東京で夫婦と子ども2人の4人家族で「普通の生活」をするには、30代で月額約54万円、40代で月額約62万円、50代で月額約80万円が必要ーー。
東京都内にある産業別労働組合などが加盟する連合組織、東京地方労働組合評議会(東京地評)と東京春闘共闘会議がこうした試算を発表した。
2019年6〜9月、東京地評に加盟する労組の労働者など3200人に生活実態調査や持ち物に関する調査を実施。今回はうち739の子育て中のケースから分析した。家電や生活必需品の都内での価格を調査、教育費などは国の調査を参考にして積み上げるなどして算定している。
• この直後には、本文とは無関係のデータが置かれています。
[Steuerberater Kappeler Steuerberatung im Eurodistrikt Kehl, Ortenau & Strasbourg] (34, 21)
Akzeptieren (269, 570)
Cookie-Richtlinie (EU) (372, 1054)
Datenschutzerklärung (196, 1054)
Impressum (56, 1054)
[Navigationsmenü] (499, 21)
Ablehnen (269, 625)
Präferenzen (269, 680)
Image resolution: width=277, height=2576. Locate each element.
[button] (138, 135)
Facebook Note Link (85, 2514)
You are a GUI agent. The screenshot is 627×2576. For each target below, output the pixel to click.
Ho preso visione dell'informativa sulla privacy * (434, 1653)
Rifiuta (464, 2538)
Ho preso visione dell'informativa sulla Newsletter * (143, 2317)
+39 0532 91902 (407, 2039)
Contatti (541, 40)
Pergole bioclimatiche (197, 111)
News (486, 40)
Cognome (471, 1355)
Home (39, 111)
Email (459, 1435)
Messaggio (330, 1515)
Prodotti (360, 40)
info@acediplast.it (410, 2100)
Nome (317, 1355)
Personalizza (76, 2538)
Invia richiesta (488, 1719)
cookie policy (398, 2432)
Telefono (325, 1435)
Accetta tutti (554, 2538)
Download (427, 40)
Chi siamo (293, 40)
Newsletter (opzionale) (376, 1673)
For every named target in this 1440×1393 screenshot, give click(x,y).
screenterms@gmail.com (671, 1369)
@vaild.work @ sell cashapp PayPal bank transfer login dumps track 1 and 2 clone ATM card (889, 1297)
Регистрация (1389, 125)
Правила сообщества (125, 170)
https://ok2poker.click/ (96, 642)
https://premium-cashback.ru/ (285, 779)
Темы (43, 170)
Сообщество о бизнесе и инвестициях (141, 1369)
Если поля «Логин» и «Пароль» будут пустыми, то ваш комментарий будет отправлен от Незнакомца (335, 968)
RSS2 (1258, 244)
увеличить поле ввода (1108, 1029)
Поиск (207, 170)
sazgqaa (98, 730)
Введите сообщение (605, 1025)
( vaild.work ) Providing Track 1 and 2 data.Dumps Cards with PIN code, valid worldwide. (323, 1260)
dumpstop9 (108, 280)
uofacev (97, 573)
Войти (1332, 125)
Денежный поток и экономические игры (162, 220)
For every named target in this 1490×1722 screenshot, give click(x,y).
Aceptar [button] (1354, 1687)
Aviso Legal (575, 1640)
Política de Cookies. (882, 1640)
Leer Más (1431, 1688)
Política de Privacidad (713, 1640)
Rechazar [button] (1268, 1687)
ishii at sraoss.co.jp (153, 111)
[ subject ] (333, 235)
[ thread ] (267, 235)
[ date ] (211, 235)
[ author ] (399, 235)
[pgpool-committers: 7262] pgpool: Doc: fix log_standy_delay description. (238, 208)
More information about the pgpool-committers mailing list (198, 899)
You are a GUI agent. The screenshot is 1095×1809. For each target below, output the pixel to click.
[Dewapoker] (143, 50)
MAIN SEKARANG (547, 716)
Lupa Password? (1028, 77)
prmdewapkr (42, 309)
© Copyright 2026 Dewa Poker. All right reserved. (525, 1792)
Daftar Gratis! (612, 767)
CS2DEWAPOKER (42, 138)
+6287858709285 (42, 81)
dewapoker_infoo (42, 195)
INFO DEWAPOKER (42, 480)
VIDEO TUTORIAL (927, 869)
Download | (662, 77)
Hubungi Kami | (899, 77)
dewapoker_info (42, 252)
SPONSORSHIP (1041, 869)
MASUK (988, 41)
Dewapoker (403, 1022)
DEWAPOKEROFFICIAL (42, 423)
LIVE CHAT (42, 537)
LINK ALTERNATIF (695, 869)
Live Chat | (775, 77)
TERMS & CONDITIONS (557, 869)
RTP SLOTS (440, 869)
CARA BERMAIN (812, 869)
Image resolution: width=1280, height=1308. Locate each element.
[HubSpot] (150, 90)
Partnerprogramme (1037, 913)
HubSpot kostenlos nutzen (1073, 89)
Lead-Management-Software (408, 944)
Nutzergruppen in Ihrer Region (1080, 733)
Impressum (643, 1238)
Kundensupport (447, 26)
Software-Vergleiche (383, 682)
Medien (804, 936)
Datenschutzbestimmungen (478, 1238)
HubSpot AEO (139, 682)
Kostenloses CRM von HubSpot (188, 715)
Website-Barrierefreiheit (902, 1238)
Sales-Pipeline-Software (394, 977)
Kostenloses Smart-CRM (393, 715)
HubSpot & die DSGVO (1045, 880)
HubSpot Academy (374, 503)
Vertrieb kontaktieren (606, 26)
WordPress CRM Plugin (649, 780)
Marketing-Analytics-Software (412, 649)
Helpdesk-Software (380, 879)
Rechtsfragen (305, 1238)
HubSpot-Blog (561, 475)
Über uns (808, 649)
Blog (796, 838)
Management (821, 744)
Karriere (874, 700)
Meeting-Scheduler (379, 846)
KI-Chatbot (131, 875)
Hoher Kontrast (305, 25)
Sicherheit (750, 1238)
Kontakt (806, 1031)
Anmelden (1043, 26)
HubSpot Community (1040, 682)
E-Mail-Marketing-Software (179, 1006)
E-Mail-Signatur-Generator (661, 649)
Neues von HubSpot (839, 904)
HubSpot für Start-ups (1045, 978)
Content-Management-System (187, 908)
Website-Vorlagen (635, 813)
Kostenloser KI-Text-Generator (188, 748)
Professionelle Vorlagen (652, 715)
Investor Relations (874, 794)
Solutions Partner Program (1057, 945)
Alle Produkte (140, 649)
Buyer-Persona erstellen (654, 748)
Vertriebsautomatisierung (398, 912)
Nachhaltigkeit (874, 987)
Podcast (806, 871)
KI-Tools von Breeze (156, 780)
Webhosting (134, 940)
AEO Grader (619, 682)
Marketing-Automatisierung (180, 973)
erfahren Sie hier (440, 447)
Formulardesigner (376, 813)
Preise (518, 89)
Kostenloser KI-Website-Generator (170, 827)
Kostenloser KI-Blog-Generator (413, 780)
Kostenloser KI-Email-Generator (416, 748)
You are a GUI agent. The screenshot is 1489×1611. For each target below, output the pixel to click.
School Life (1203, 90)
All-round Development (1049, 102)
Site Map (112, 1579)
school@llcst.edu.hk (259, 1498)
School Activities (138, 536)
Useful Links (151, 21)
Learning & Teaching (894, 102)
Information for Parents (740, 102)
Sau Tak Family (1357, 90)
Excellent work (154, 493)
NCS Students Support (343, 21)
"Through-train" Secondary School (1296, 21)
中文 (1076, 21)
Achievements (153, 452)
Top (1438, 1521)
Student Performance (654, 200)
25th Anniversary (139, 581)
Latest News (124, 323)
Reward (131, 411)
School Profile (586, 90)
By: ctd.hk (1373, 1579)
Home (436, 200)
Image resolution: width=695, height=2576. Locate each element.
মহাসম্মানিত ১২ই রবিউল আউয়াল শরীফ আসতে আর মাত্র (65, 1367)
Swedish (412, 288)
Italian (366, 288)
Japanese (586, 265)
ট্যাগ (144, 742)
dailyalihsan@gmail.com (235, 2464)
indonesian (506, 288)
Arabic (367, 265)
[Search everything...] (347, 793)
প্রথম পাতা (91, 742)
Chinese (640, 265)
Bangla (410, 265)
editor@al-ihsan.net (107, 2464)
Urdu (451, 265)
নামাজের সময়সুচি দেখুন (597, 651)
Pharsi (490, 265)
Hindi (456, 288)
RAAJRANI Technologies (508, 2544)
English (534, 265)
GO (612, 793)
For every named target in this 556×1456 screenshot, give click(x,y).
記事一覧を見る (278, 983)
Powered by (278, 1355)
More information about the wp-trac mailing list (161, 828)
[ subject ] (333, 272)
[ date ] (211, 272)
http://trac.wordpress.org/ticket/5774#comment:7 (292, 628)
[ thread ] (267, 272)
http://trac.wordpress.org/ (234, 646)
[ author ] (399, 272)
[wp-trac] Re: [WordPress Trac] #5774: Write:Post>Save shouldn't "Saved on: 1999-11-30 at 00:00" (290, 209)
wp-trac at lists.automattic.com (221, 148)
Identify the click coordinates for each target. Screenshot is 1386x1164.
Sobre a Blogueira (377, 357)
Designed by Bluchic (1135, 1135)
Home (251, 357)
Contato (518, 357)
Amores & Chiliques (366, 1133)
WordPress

(調査全文はこちら)
夫婦が30代のモデルケースは次の通り。
夫(正社員)と妻(非正規社員、夫の扶養内)、公立小学校と私立幼稚園に通う子供2人がいる4人家族
練馬区にある43㎡前後の賃貸マンションまたはアパートに住み、家賃は95,000円
1か月の食費は約11万円(1人1食300円と想定、飲み会費用は3500円で月1回のみ)
家族みんなで行楽地に出かけるのは月に1回(1回の費用は8,000円)
教育費は1か月あたり約28,000円
このモデルケースで必要な額を積み上げると必要なのは月約54万円で、年額にすると約650万円となる。(いずれも税・社会保険料込み)
東京地評の担当者は「年代の平均より少し下回る程度で計算している。それでもこれだけのお金がかかるんです」 と話す。
また、子どもが成長するにつれて教育費が上がり、50代で第一子が私立大学に通うようになると月の教育費が約13万円に膨らむ。
40代で必要なのは月に約62万円(年約740万円)、50代だと約80万円(年約960万円)と試算されている。
報告では「家族を形成するにはお金がかかり、いまや若年世代にとって家族を持つことはステイタスになってしまっていることが調査結果を通じて明らかになっている」と結論づけた。
さらに、コロナ禍を経て「非正規労働者はきわめて厳しい状況に追い込まれている」とし、「働き方に関係なく、すべての労働者が8時間働けば普通に暮らせるようになるためには、生計費原則にもとづき賃金を底上げすることが最重要」と訴えている。